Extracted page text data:
↓

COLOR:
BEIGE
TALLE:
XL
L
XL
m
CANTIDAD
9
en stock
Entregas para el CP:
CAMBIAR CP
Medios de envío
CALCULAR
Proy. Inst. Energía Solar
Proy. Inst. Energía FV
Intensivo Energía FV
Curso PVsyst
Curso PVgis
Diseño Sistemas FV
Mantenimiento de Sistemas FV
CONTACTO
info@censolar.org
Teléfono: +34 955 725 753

↑
↓

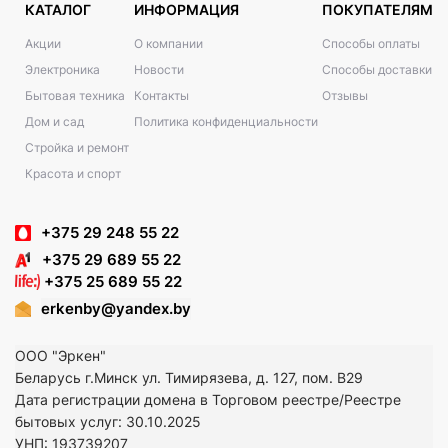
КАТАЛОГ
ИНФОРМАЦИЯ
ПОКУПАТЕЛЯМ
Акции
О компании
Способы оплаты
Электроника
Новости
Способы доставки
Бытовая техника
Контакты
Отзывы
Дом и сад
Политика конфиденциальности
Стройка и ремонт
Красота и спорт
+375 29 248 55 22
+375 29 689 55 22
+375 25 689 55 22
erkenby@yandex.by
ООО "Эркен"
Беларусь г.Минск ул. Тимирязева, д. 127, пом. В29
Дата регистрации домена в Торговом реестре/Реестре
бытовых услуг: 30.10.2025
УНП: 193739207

↑
↓

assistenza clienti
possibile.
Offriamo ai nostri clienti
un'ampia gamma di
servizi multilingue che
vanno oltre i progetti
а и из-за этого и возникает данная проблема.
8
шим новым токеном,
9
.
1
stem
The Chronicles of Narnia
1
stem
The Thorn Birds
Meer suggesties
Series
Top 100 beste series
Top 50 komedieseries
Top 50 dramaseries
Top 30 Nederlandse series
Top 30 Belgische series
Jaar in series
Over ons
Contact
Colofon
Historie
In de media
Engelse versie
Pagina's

↑

TASK DIRECTIONS
Wherever "Proy" occurs in the records above, copy the line it sits in.

YOUR RESPONSE
Proy. Inst. Energía Solar
Proy. Inst. Energía FV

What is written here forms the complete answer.